By construction, the advantage of \(\mathcal {B}_\mathsf{LDC}\) in the Oblivious LDC security challenge for \((\mathsf{G},\mathsf{E},\mathsf{Q},\mathsf{D})\) is precisely \(\beta \). Therefore, it must be the case that \(\beta \) is negligible.

Combining Games 1–6, we have that the original advantage \(\alpha \) of the adversary \(\mathcal {A}\) in the Public-Key PIR security challenge game must be negligible. That is, \((\mathsf{Gen},\mathsf{Encode},\mathsf{Query},\mathsf{Decode})\) of Construction 3 is a secure Public-Key PIR. This concludes the proof of Theorem 2.

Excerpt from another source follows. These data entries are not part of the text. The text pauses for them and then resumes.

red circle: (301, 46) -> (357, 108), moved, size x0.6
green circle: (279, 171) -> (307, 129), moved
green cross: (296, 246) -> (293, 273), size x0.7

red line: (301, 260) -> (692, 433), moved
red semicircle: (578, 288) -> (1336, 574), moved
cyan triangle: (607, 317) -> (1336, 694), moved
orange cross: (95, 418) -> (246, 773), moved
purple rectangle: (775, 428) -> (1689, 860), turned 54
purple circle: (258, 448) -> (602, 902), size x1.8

Combining Proposition 2 and Theorem 2, we obtain the following main theorem.

Theorem 4

Suppose the Permuted Low-Degree Polynomials Conjecture holds (Conjecture 1), and one-way functions exist. Then given ideal obfuscation (alternatively, a \(\mathsf{poly}(\lambda )\)-size, stateless hardware token), there is a pk-PIR scheme with communication and computation complexity \(\mathsf{poly}(\lambda )\cdot n^{\epsilon }\), for every \(\epsilon >0\).

6 Conclusion and Open Problems

In this work we put forward two new cryptographic primitives: pk-PIR, a public-key variant of single-server PIR with preprocessing, and OLDC, its secret-key variant. We propose a candidate implementation for OLDC and reduce pk-PIR to OLDC via ideal obfuscation. Our work leaves open many interesting directions for further research. For example:

  • Further study the Permuted Low-Degree Polynomials Conjecture and more general instances of the Permuted Puzzles problem.

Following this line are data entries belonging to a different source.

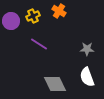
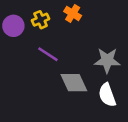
gray star: (87, 49) -> (107, 60), size x1.5
gray diamond: (55, 84) -> (74, 83), moved

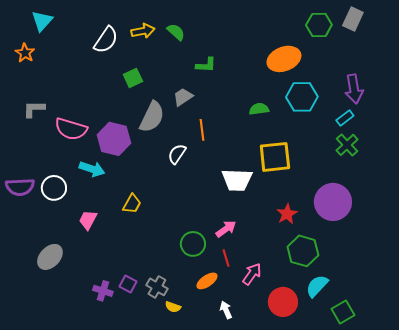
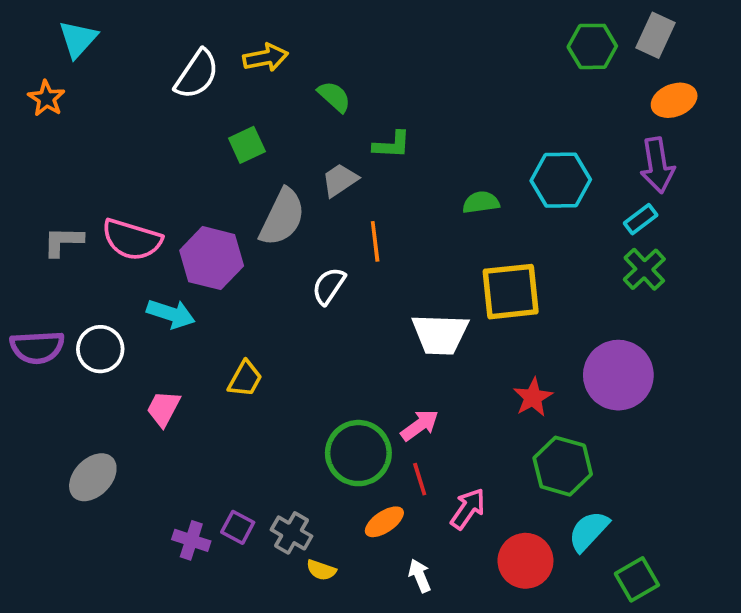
green semicircle: (176, 32) -> (334, 97), moved
orange ellipse: (284, 59) -> (674, 100), moved, size x0.7
green L-shape: (206, 65) -> (392, 145), moved
gray L-shape: (34, 109) -> (63, 241), moved
green circle: (193, 244) -> (358, 453), size x1.4

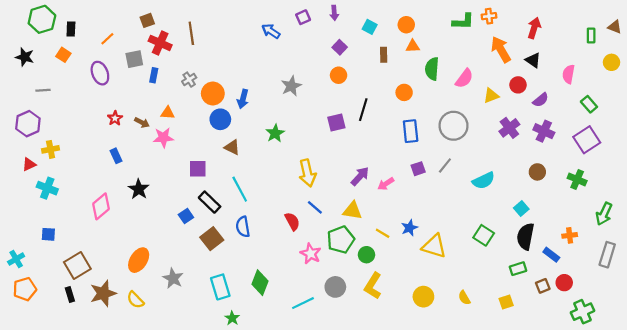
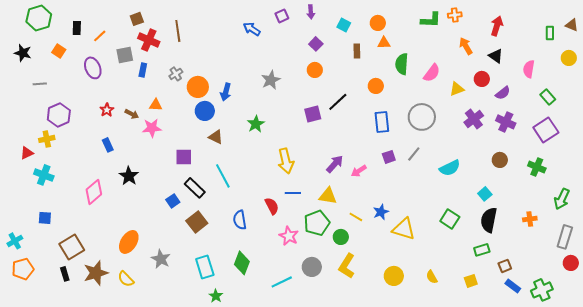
black rectangle: (71, 29) -> (77, 28), moved
orange arrow: (501, 49) -> (466, 46), size x0.7
black line: (363, 110) -> (338, 102), turned 30
purple hexagon: (28, 124) -> (59, 115), moved
blue line: (315, 207) -> (293, 193), turned -42
blue semicircle: (243, 227) -> (240, 220), moved
blue rectangle: (551, 255) -> (513, 286), moved
red circle: (564, 283) -> (571, 263), moved

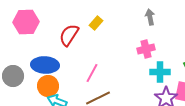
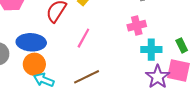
pink line: (92, 73) -> (83, 38), moved

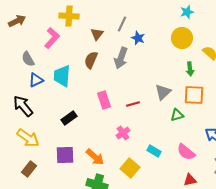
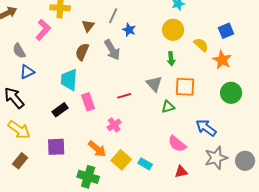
gray arrow: (121, 58) -> (112, 50), turned -50
green arrow: (190, 69) -> (171, 59), moved
cyan trapezoid: (62, 76) -> (69, 80), moved
gray triangle: (163, 92) -> (154, 84), turned -30
pink rectangle: (104, 100) -> (88, 102), moved
cyan rectangle: (154, 151) -> (145, 164), moved
orange arrow: (95, 157) -> (97, 149), moved

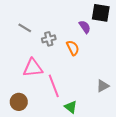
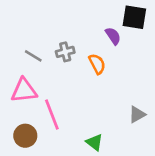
gray line: (25, 28) -> (33, 56), moved
pink triangle: (33, 68) -> (24, 90), moved
pink line: (54, 86) -> (52, 114), moved

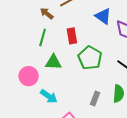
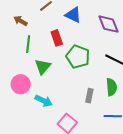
brown arrow: (47, 13) -> (21, 21), moved
blue triangle: (103, 16) -> (73, 15), moved
green triangle: (53, 62) -> (43, 67), turned -42

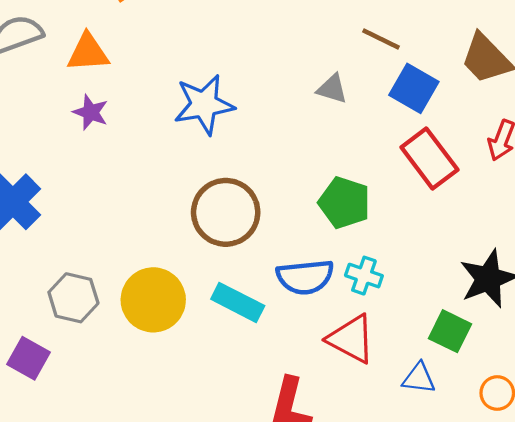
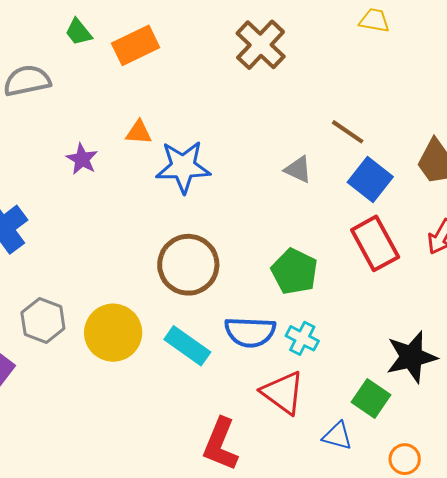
orange triangle: (88, 53) -> (139, 132), moved, size x0.7

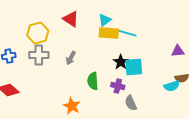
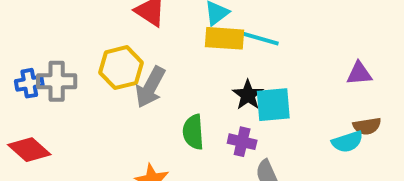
yellow hexagon: (38, 33) -> (121, 68), moved
gray cross: (39, 55) -> (57, 81), moved
gray arrow: (71, 58) -> (150, 87), size x1.5

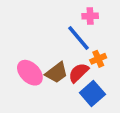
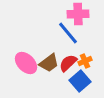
pink cross: (90, 16) -> (78, 14), size x1.5
orange cross: (98, 59) -> (85, 61), moved

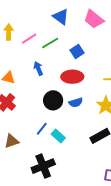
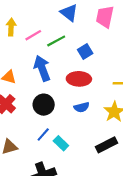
pink trapezoid: (94, 19) -> (105, 17), turned 60
blue arrow: (38, 68) -> (42, 68), size x1.6
black circle: (53, 100) -> (44, 105), moved

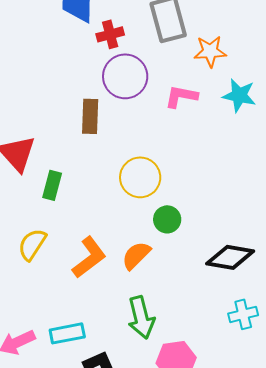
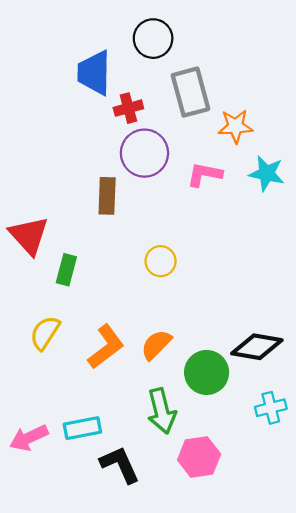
yellow circle: (140, 177) -> (161, 261), size x0.7
green circle: (167, 219) -> (207, 372), moved, size x1.5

  • Can a construction of OLDC be based on standard cryptographic assumptions? Alternatively, can it be based on standard assumptions together with ideal obfuscation?

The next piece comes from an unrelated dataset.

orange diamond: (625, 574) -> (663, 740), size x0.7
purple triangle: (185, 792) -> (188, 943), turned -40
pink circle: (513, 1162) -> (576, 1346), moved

  • Are there OLDC candidates that provide a better tradeoff between storage overhead and decoding complexity?

  • Does a general transformation from OLDC to pk-PIR follow from indistinguishability obfuscation?

  • Is there a direct candidate construction of pk-PIR that does not rely on any form of general-purpose obfuscation?